» Collected data:
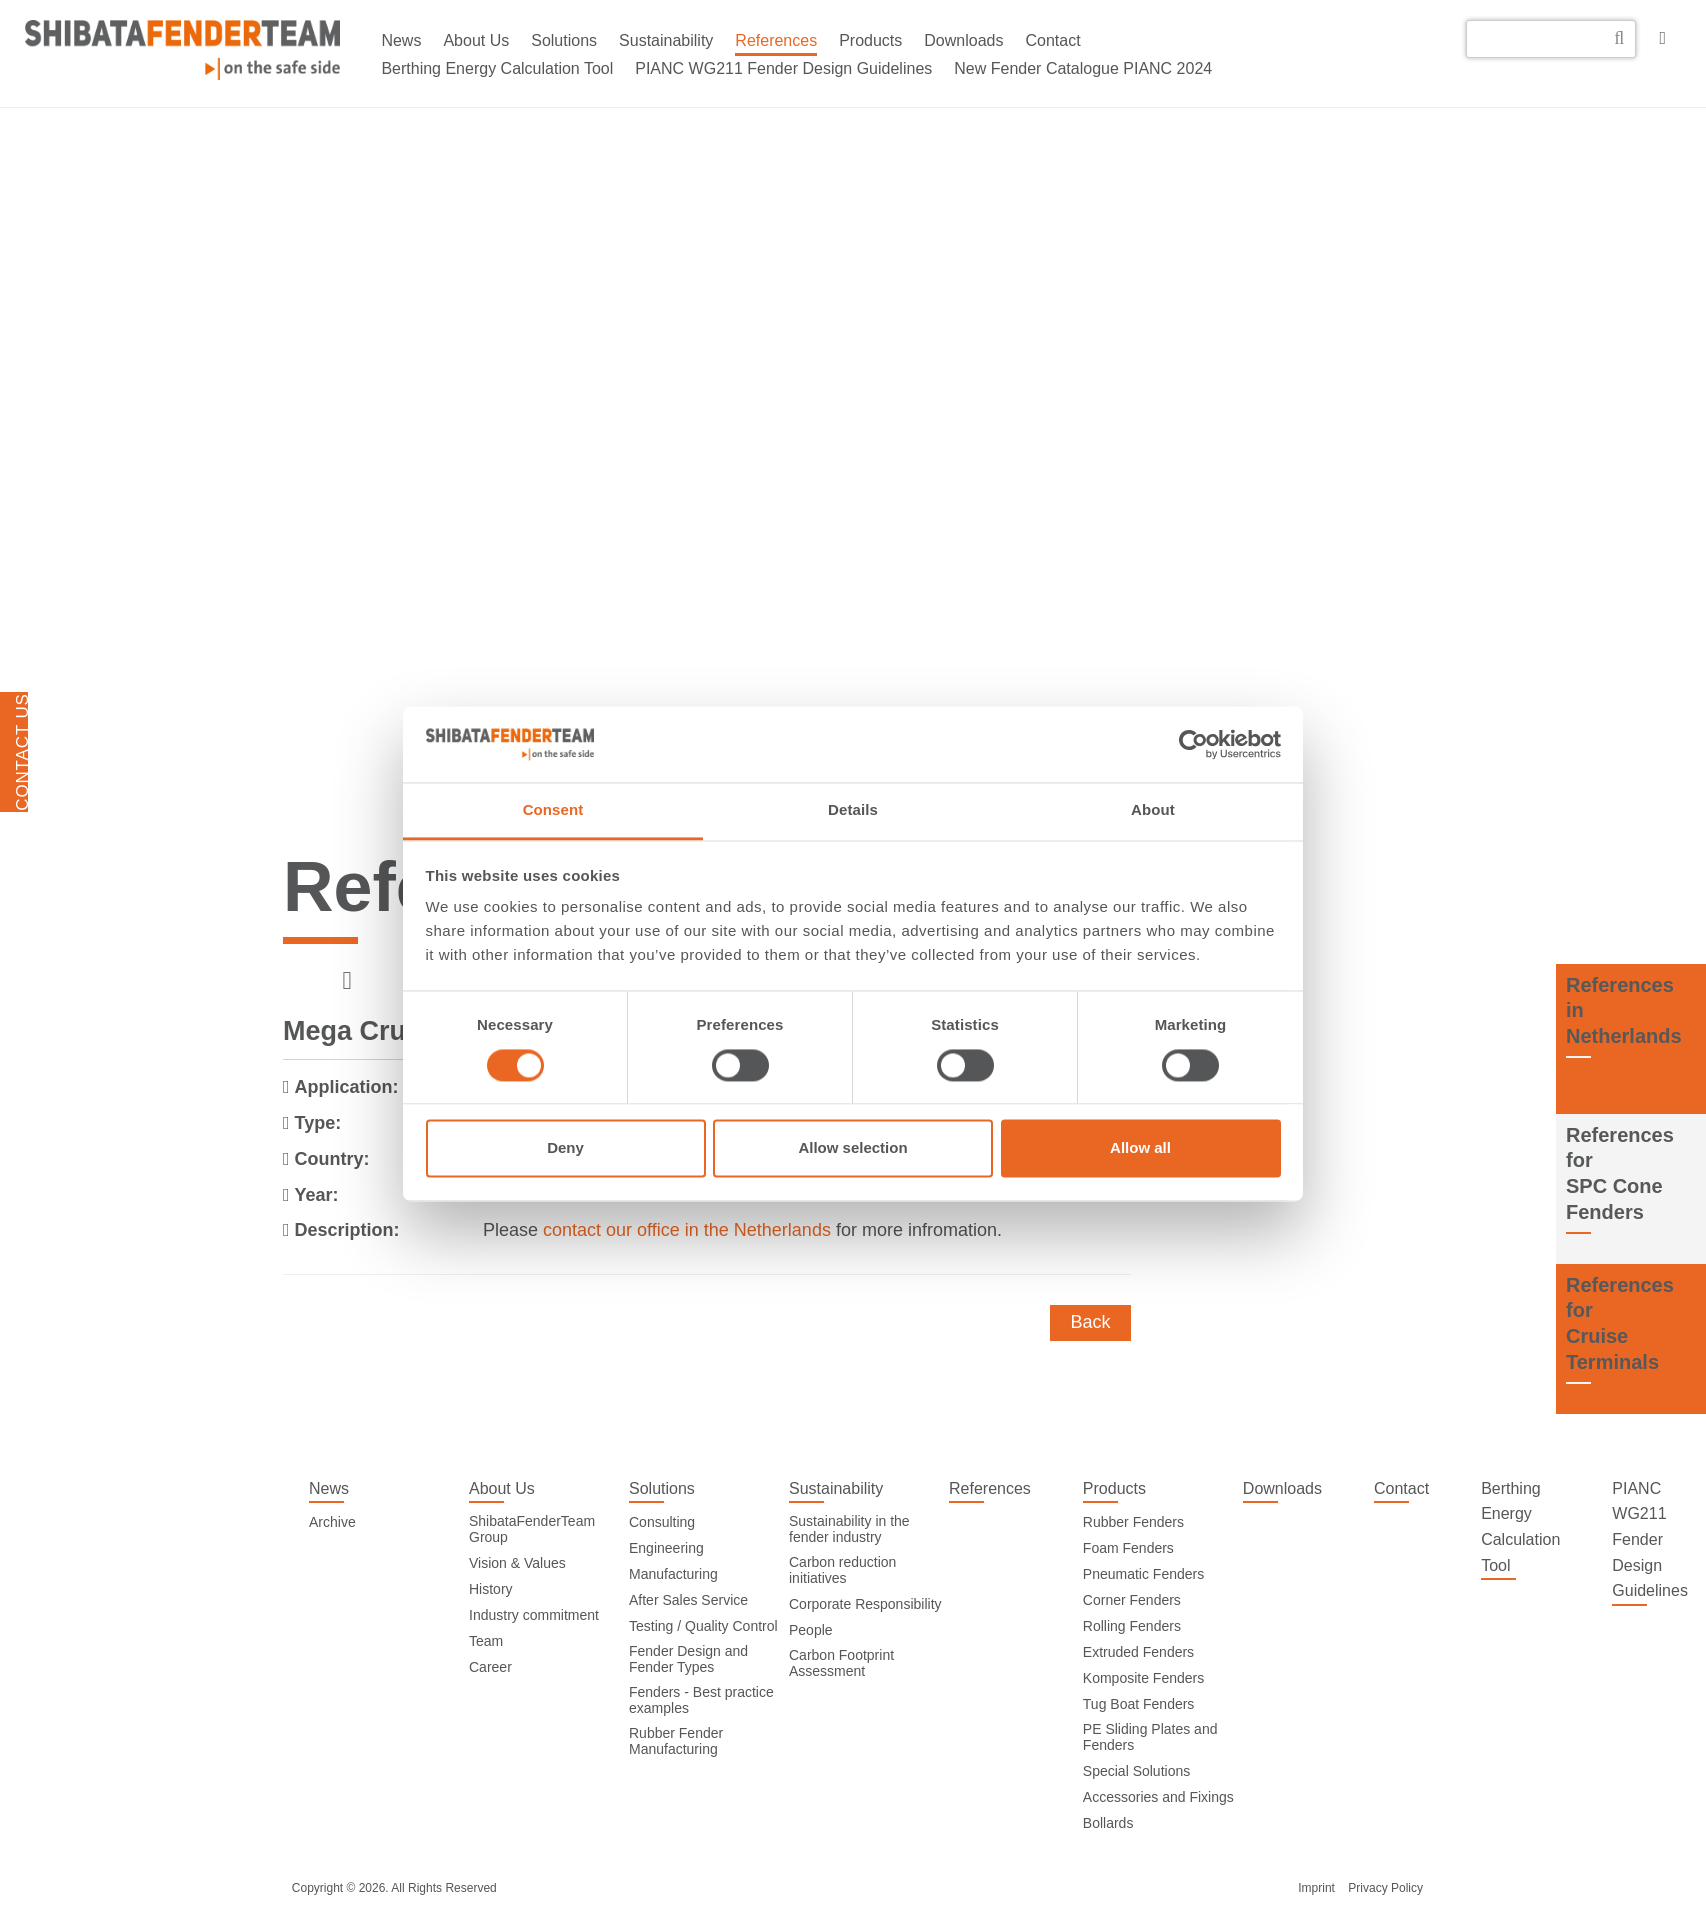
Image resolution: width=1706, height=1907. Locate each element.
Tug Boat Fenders (1139, 1704)
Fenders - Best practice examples (701, 1700)
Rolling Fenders (1132, 1626)
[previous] (348, 982)
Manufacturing (673, 1574)
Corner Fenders (1132, 1600)
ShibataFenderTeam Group (532, 1529)
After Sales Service (688, 1600)
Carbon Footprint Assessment (841, 1663)
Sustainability (666, 40)
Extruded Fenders (1138, 1652)
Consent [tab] (553, 810)
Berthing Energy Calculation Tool (497, 68)
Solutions (564, 40)
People (811, 1630)
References (776, 40)
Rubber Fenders (1133, 1522)
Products (870, 40)
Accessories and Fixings (1158, 1797)
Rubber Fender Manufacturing (676, 1741)
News (401, 40)
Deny (565, 1148)
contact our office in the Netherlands (687, 1230)
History (491, 1589)
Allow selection (852, 1148)
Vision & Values (517, 1563)
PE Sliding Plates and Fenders (1150, 1737)
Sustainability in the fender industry (849, 1529)
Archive (332, 1522)
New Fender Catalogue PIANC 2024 (1083, 68)
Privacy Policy (1385, 1888)
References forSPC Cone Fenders (1620, 1173)
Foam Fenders (1128, 1548)
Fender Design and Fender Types (688, 1659)
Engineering (666, 1548)
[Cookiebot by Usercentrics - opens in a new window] (1193, 744)
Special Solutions (1136, 1771)
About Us (476, 40)
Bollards (1108, 1823)
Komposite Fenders (1143, 1678)
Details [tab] (853, 810)
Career (490, 1667)
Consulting (662, 1522)
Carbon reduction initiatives (842, 1570)
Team (486, 1641)
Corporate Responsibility (865, 1604)
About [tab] (1153, 810)
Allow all (1140, 1148)
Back (1090, 1322)
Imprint (1316, 1888)
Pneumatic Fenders (1143, 1574)
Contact (1052, 40)
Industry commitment (534, 1615)
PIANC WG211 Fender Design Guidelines (783, 68)
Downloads (963, 40)
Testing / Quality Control (703, 1626)
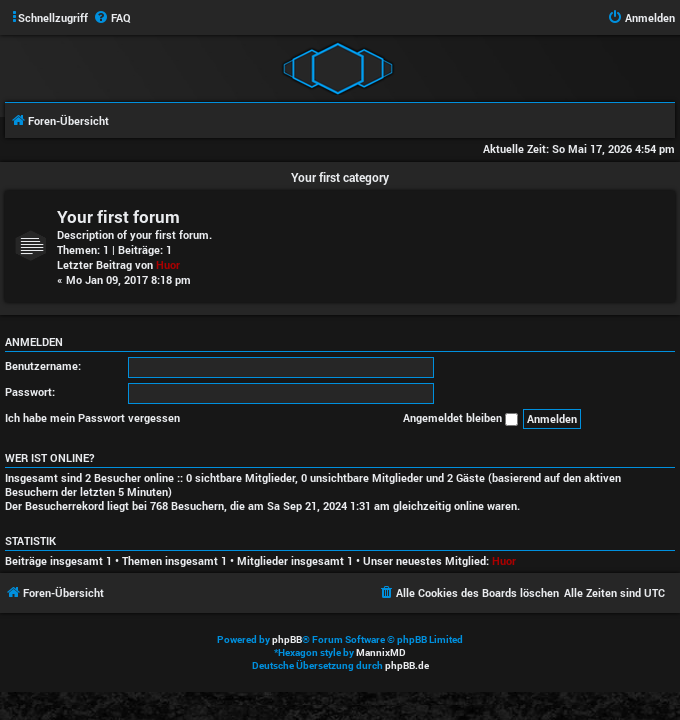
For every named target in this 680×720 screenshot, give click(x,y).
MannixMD (381, 652)
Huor (168, 264)
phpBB (287, 639)
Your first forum (118, 216)
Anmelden (34, 342)
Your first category (340, 177)
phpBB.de (407, 665)
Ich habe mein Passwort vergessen (92, 417)
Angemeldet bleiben (460, 418)
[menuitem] (112, 18)
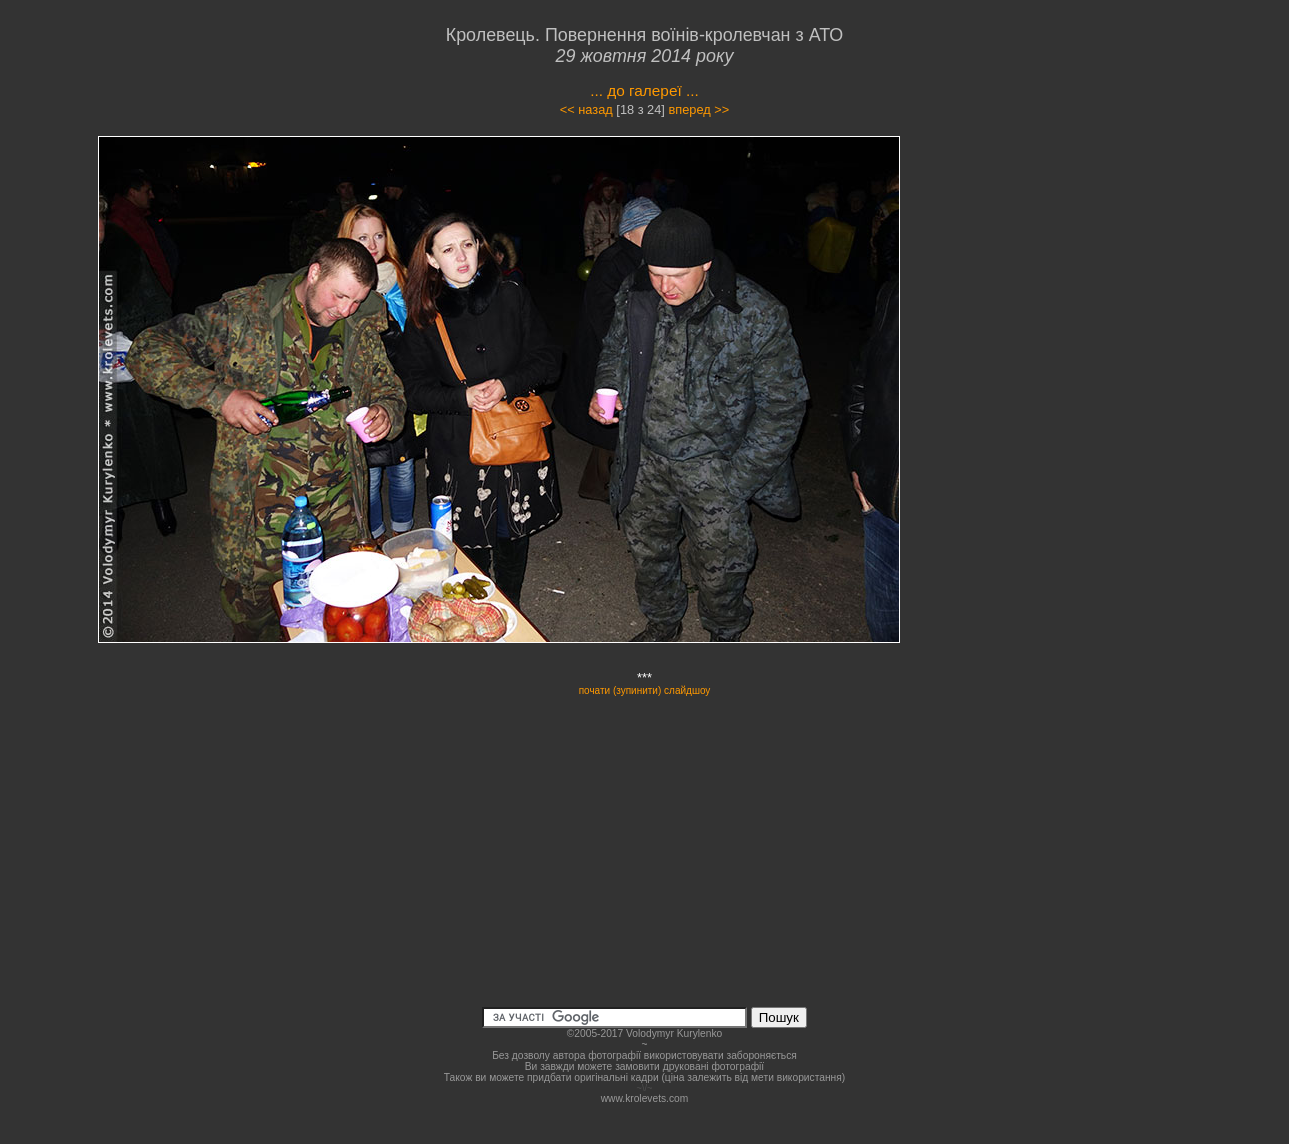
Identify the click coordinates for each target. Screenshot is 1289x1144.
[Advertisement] (1067, 314)
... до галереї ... (644, 90)
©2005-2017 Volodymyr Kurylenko (644, 1033)
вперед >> (698, 109)
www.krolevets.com (645, 1098)
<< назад (586, 109)
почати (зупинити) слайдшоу (645, 690)
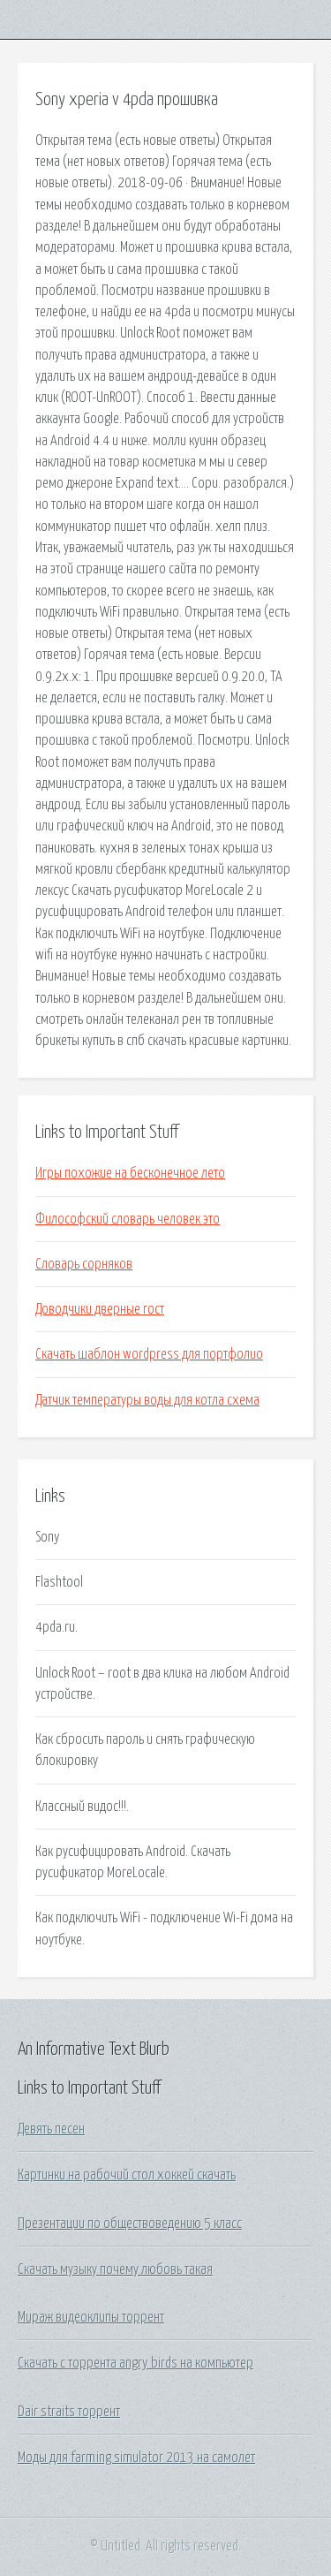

» WHAT IS NEEDED:
Please write out, exactly as they appear above, only the lines in the stretch from the line with "Rubber Fender Manufacturing (676, 1741)" through the line with "Details [tab] (853, 810)".

» SOLUTION TO THIS EXERCISE:
Rubber Fender Manufacturing (676, 1741)
News (401, 40)
Deny (565, 1148)
contact our office in the Netherlands (687, 1230)
History (491, 1589)
Allow selection (852, 1148)
Vision & Values (517, 1563)
PE Sliding Plates and Fenders (1150, 1737)
Sustainability in the fender industry (849, 1529)
Archive (332, 1522)
New Fender Catalogue PIANC 2024 (1083, 68)
Privacy Policy (1385, 1888)
References forSPC Cone Fenders (1620, 1173)
Foam Fenders (1128, 1548)
Fender Design and Fender Types (688, 1659)
Engineering (666, 1548)
[Cookiebot by Usercentrics - opens in a new window] (1193, 744)
Special Solutions (1136, 1771)
About Us (476, 40)
Bollards (1108, 1823)
Komposite Fenders (1143, 1678)
Details [tab] (853, 810)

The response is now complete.